> _Work to complete_
Please copy every record exactly as it is written.

BEGIN

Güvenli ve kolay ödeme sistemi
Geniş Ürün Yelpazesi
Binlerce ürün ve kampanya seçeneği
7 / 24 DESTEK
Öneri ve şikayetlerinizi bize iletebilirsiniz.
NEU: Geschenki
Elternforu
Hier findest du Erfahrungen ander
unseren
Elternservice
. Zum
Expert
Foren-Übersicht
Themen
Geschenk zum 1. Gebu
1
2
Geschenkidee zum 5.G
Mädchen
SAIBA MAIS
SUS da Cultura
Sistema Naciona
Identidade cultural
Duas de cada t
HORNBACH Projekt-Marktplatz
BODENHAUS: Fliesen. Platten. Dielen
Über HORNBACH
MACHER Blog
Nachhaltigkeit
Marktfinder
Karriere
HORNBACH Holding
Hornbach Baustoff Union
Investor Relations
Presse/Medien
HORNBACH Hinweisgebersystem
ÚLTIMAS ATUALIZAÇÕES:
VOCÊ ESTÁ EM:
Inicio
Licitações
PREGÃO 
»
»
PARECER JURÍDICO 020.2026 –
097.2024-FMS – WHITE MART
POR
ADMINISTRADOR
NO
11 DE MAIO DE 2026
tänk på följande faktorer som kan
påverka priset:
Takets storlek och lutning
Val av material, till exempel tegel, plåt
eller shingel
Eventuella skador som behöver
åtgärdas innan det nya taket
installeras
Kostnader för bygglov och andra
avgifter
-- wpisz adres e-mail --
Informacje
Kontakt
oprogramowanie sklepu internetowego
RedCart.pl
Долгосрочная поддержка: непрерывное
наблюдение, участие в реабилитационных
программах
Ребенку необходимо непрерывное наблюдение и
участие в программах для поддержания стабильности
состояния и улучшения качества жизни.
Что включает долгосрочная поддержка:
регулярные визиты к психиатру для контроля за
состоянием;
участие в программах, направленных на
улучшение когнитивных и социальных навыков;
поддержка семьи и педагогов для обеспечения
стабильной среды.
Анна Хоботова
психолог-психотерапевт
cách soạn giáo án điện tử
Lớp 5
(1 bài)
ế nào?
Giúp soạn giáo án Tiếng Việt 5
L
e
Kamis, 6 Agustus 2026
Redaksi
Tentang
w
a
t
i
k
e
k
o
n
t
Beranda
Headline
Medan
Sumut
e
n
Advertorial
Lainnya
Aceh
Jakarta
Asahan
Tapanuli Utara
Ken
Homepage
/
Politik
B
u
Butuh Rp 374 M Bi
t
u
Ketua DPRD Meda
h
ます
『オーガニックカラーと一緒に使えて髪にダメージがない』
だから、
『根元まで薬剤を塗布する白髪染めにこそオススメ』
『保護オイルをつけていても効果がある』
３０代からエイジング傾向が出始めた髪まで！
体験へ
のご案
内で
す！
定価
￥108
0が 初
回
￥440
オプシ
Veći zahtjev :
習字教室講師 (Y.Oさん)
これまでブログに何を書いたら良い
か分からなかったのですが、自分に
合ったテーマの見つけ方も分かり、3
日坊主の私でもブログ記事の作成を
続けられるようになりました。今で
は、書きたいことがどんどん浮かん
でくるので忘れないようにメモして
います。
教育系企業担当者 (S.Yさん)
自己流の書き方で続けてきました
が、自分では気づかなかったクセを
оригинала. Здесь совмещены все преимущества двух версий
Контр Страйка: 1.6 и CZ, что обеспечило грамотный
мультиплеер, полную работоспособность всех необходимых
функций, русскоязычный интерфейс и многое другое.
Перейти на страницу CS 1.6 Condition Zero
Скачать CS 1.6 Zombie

END

> _Solution to this task_
Güvenli ve kolay ödeme sistemi
Geniş Ürün Yelpazesi
Binlerce ürün ve kampanya seçeneği
7 / 24 DESTEK
Öneri ve şikayetlerinizi bize iletebilirsiniz.
NEU: Geschenki
Elternforu
Hier findest du Erfahrungen ander
unseren
Elternservice
. Zum
Expert
Foren-Übersicht
Themen
Geschenk zum 1. Gebu
1
2
Geschenkidee zum 5.G
Mädchen
SAIBA MAIS
SUS da Cultura
Sistema Naciona
Identidade cultural
Duas de cada t
HORNBACH Projekt-Marktplatz
BODENHAUS: Fliesen. Platten. Dielen
Über HORNBACH
MACHER Blog
Nachhaltigkeit
Marktfinder
Karriere
HORNBACH Holding
Hornbach Baustoff Union
Investor Relations
Presse/Medien
HORNBACH Hinweisgebersystem
ÚLTIMAS ATUALIZAÇÕES:
VOCÊ ESTÁ EM:
Inicio
Licitações
PREGÃO 
»
»
PARECER JURÍDICO 020.2026 –
097.2024-FMS – WHITE MART
POR
ADMINISTRADOR
NO
11 DE MAIO DE 2026
tänk på följande faktorer som kan
påverka priset:
Takets storlek och lutning
Val av material, till exempel tegel, plåt
eller shingel
Eventuella skador som behöver
åtgärdas innan det nya taket
installeras
Kostnader för bygglov och andra
avgifter
-- wpisz adres e-mail --
Informacje
Kontakt
oprogramowanie sklepu internetowego
RedCart.pl
Долгосрочная поддержка: непрерывное
наблюдение, участие в реабилитационных
программах
Ребенку необходимо непрерывное наблюдение и
участие в программах для поддержания стабильности
состояния и улучшения качества жизни.
Что включает долгосрочная поддержка:
регулярные визиты к психиатру для контроля за
состоянием;
участие в программах, направленных на
улучшение когнитивных и социальных навыков;
поддержка семьи и педагогов для обеспечения
стабильной среды.
Анна Хоботова
психолог-психотерапевт
cách soạn giáo án điện tử
Lớp 5
(1 bài)
ế nào?
Giúp soạn giáo án Tiếng Việt 5
L
e
Kamis, 6 Agustus 2026
Redaksi
Tentang
w
a
t
i
k
e
k
o
n
t
Beranda
Headline
Medan
Sumut
e
n
Advertorial
Lainnya
Aceh
Jakarta
Asahan
Tapanuli Utara
Ken
Homepage
/
Politik
B
u
Butuh Rp 374 M Bi
t
u
Ketua DPRD Meda
h
ます
『オーガニックカラーと一緒に使えて髪にダメージがない』
だから、
『根元まで薬剤を塗布する白髪染めにこそオススメ』
『保護オイルをつけていても効果がある』
３０代からエイジング傾向が出始めた髪まで！
体験へ
のご案
内で
す！
定価
￥108
0が 初
回
￥440
オプシ
Veći zahtjev :
習字教室講師 (Y.Oさん)
これまでブログに何を書いたら良い
か分からなかったのですが、自分に
合ったテーマの見つけ方も分かり、3
日坊主の私でもブログ記事の作成を
続けられるようになりました。今で
は、書きたいことがどんどん浮かん
でくるので忘れないようにメモして
います。
教育系企業担当者 (S.Yさん)
自己流の書き方で続けてきました
が、自分では気づかなかったクセを
оригинала. Здесь совмещены все преимущества двух версий
Контр Страйка: 1.6 и CZ, что обеспечило грамотный
мультиплеер, полную работоспособность всех необходимых
функций, русскоязычный интерфейс и многое другое.
Перейти на страницу CS 1.6 Condition Zero
Скачать CS 1.6 Zombie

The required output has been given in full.